The standardized infection ratio is the number of central line-associated bloodstream infections observed in any group, compared to the "predicted number" of central line-associated bloodstream infections, he added. The predicted number is based on the number of central line-associated bloodstream infections reported by healthcare facilities to the NSHN from 2006 through 2008. A standardized infection ratio of greater than one means that there were more infections observed than predicted, whereas a standardized infection ratio of less than one means that there were fewer infections observed than predicted, Srinivasan explained. Though there was broad agreement that the system is striving more for eradication than benchmarks, the CDC metric does give the consumer a basic tool to assess HAIs in their health care system.
"It presents the data in a way that consumers can understand," Fishman says. "It's a relatively easy explanation to say if it's `one' then it's where it's expected to be, if it's less than one that's good, and if it's greater than one that's bad. That can be done with circles and dots too."
Trust, but verify
Beyond the immediate numbers and comparisons are the broader implications, the first steps toward a standardized, national reporting system that could eventually supersede the current patchwork of state laws requiring reporting a variety of infections.
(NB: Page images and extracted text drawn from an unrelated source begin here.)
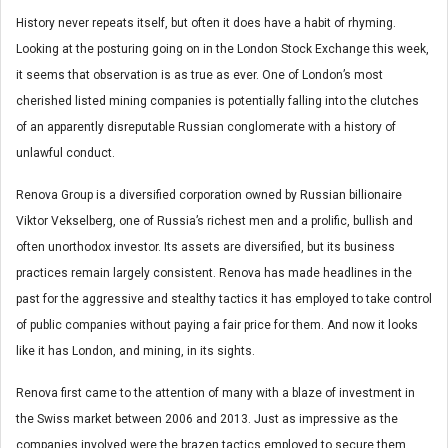
History never repeats itself, but often it does have a habit of rhyming.
Looking at the posturing going on in the London Stock Exchange this week,
it seems that observation is as true as ever. One of London’s most
cherished listed mining companies is potentially falling into the clutches
of an apparently disreputable Russian conglomerate with a history of
unlawful conduct.
Renova Group is a diversified corporation owned by Russian billionaire
Viktor Vekselberg, one of Russia’s richest men and a prolific, bullish and
often unorthodox investor. Its assets are diversified, but its business
practices remain largely consistent. Renova has made headlines in the
past for the aggressive and stealthy tactics it has employed to take control
of public companies without paying a fair price for them. And now it looks
like it has London, and mining, in its sights.
Renova first came to the attention of many with a blaze of investment in
the Swiss market between 2006 and 2013. Just as impressive as the
companies involved were the brazen tactics employed to secure them.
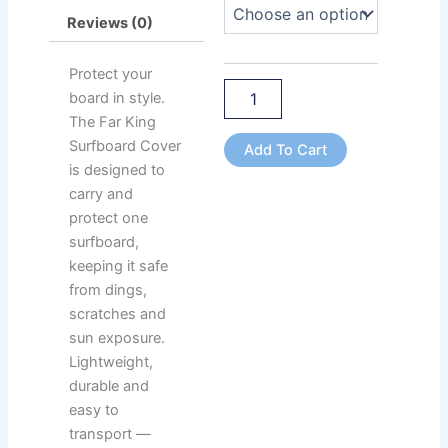
Board
Reviews (0)
Capacity
quantity
Protect your
board in style.
The Far King
Surfboard Cover
Add To Cart
is designed to
carry and
protect one
surfboard,
keeping it safe
from dings,
scratches and
sun exposure.
Lightweight,
durable and
easy to
transport —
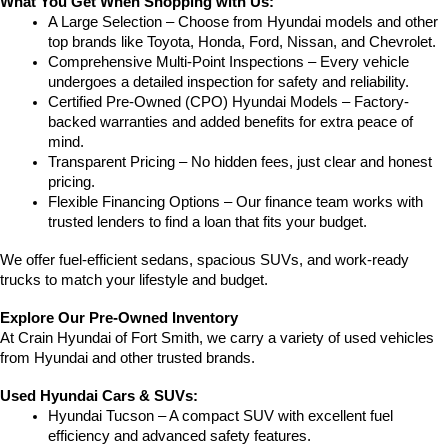
What You Get When Shopping with Us:
A Large Selection – Choose from Hyundai models and other 
top brands like Toyota, Honda, Ford, Nissan, and Chevrolet.
Comprehensive Multi-Point Inspections – Every vehicle 
undergoes a detailed inspection for safety and reliability.
Certified Pre-Owned (CPO) Hyundai Models – Factory-
backed warranties and added benefits for extra peace of 
mind.
Transparent Pricing – No hidden fees, just clear and honest 
pricing.
Flexible Financing Options – Our finance team works with 
trusted lenders to find a loan that fits your budget.
We offer fuel-efficient sedans, spacious SUVs, and work-ready 
trucks to match your lifestyle and budget.
Explore Our Pre-Owned Inventory
At Crain Hyundai of Fort Smith, we carry a variety of used vehicles 
from Hyundai and other trusted brands.
Used Hyundai Cars & SUVs:
Hyundai Tucson – A compact SUV with excellent fuel 
efficiency and advanced safety features.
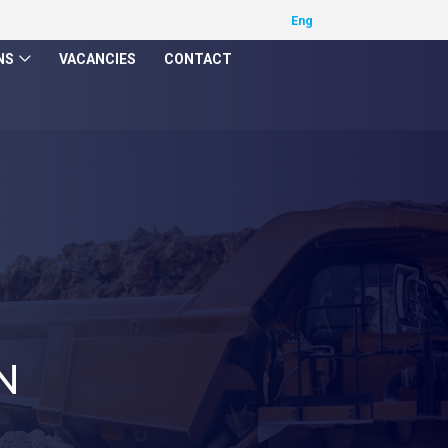
NS
VACANCIES
CONTACT
N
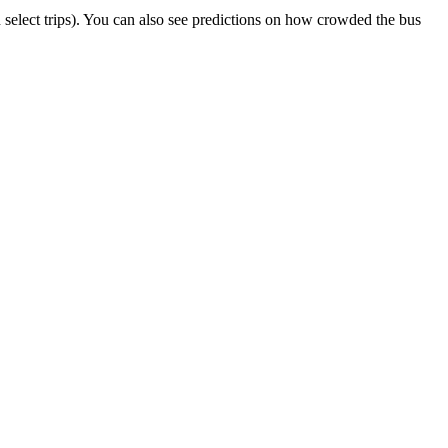
on select trips). You can also see predictions on how crowded the bus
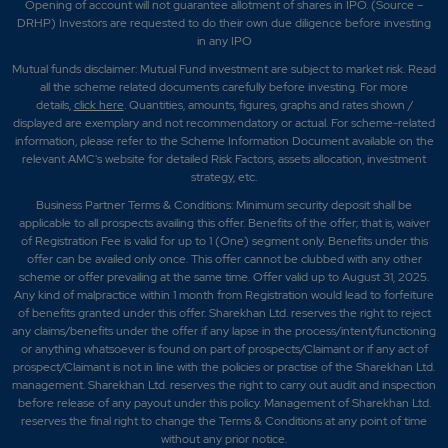
Opening of account will not guarantee allotment of shares in IPO. (Source –
DRHP) Investors are requested to do their own due diligence before investing
in any IPO
Mutual funds disclaimer: Mutual Fund investment are subject to market risk. Read
all the scheme related documents carefully before investing. For more
details,
click here
. Quantities, amounts, figures, graphs and rates shown /
displayed are exemplary and not recommendatory or actual. For scheme-related
information, please refer to the Scheme Information Document available on the
relevant AMC's website for detailed Risk Factors, assets allocation, investment
strategy, etc.
Business Partner Terms & Conditions: Minimum security deposit shall be
applicable to all prospects availing this offer. Benefits of the offer; that is, waiver
of Registration Fee is valid for up to 1 (One) segment only. Benefits under this
offer can be availed only once. This offer cannot be clubbed with any other
scheme or offer prevailing at the same time. Offer valid up to August 31, 2025.
Any kind of malpractice within 1 month from Registration would lead to forfeiture
of benefits granted under this offer. Sharekhan Ltd. reserves the right to reject
any claims/benefits under the offer if any lapse in the process/intent/functioning
or anything whatsoever is found on part of prospects/Claimant or if any act of
prospect/Claimant is not in line with the policies or practise of the Sharekhan Ltd.
management. Sharekhan Ltd. reserves the right to carry out audit and inspection
before release of any payout under this policy. Management of Sharekhan Ltd.
reserves the final right to change the Terms & Conditions at any point of time
without any prior notice.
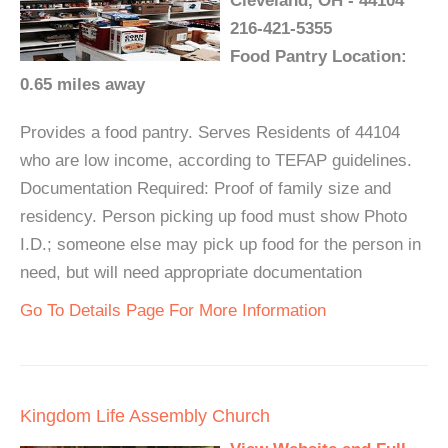
Cleveland, OH - 44104
216-421-5355
Food Pantry Location:
0.65 miles away
Provides a food pantry. Serves Residents of 44104
who are low income, according to TEFAP guidelines.
Documentation Required: Proof of family size and
residency. Person picking up food must show Photo
I.D.; someone else may pick up food for the person in
need, but will need appropriate documentation
Go To Details Page For More Information
Kingdom Life Assembly Church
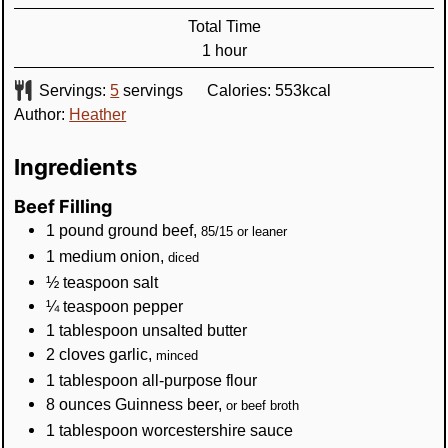
Total Time
hour
1
hour
Servings:
5
servings
Calories:
553
kcal
Author:
Heather
Ingredients
Beef Filling
1
pound
ground beef
,
85/15 or leaner
1
medium
onion
,
diced
½
teaspoon
salt
¼
teaspoon
pepper
1
tablespoon
unsalted butter
2
cloves
garlic
,
minced
1
tablespoon
all-purpose flour
8
ounces
Guinness beer
,
or beef broth
1
tablespoon
worcestershire sauce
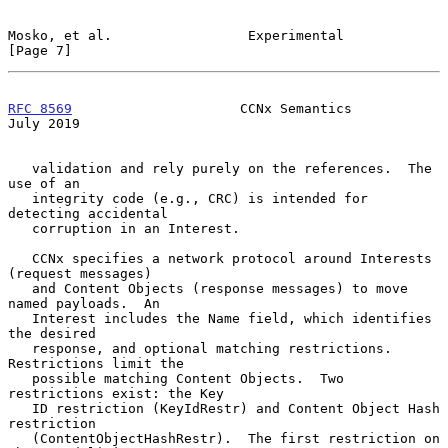
Mosko, et al.                 Experimental                      
[Page 7]
RFC 8569
                     CCNx Semantics                    
July 2019
   validation and rely purely on the references.  The 
use of an

   integrity code (e.g., CRC) is intended for 
detecting accidental

   corruption in an Interest.

   CCNx specifies a network protocol around Interests 
(request messages)

   and Content Objects (response messages) to move 
named payloads.  An

   Interest includes the Name field, which identifies 
the desired

   response, and optional matching restrictions.  
Restrictions limit the

   possible matching Content Objects.  Two 
restrictions exist: the Key

   ID restriction (KeyIdRestr) and Content Object Hash 
restriction

   (ContentObjectHashRestr).  The first restriction on 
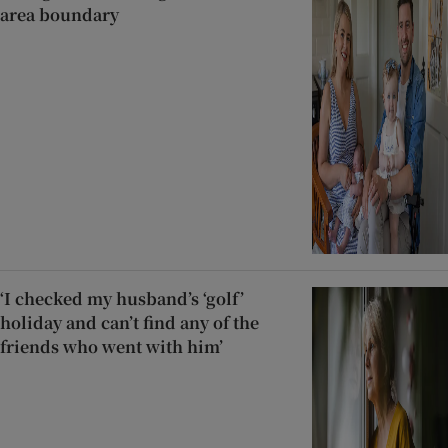
area boundary
‘I checked my husband’s ‘golf’
holiday and can’t find any of the
friends who went with him’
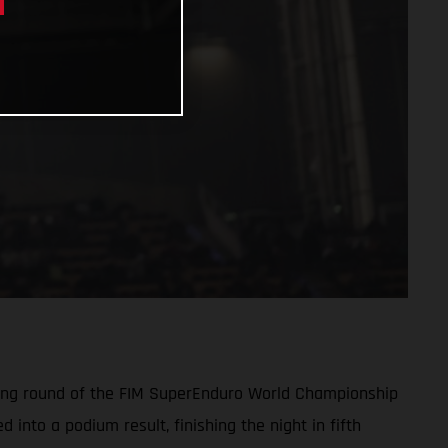
pening round of the FIM SuperEnduro World Championship
into a podium result, finishing the night in fifth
But as more individual states report data to CDC there must be assurances that the figures are validated to ensure meaningful comparisons.
"The advantage is they are standard [NHSN] definitions and the data are collected using standard methodologies," Fishman said. "More and more states will be validating the data as time goes on. Right now there are only four states that validate the data, but a lot of states got [federal ] money to validate the data that is being submitted to NHSN."
Srinivasan noted that the CDC is "seeing an expansion of efforts to validate data being submitted to the NHSN." In fact, a number of states submitted requests for and were provided funding through the American Recovery and Reinvestment Act specifically to enhance their ability to validate data they're submitting to the NHSN, he added.
In New York, for example, validating the reported HAI data is a rigorous process that was mandated in the state's reporting law from the onset, said Rachel Stricof, MPH, an epidemiologist in the New York State Department of Health in Albany.
"The department of health was given not only the responsibility but the resources to ensure the completeness and accuracy of self-reported hospital data," she said. "Experienced infection preventionists were hired and dedicated to monitor compliance, to audit the hospital data, but also to evaluate risk factors for infection, and to conduct surveys for prevention activities."
Given such rigor, "it would not be surprising to find that states with strong auditing and validation programs have higher reported infection rates, at least in the short term," Stricoff said. However, such validation efforts are necessary in part to address concerns that HAI surveillance for public disclosure may lead to under-reporting of infections.
"I don't think [that's an issue] – not from the infection preventionists standpoint," Streed said. "And I've been in this business for 34 years. My experience is that physicians want what we want – the best outcomes for their patients."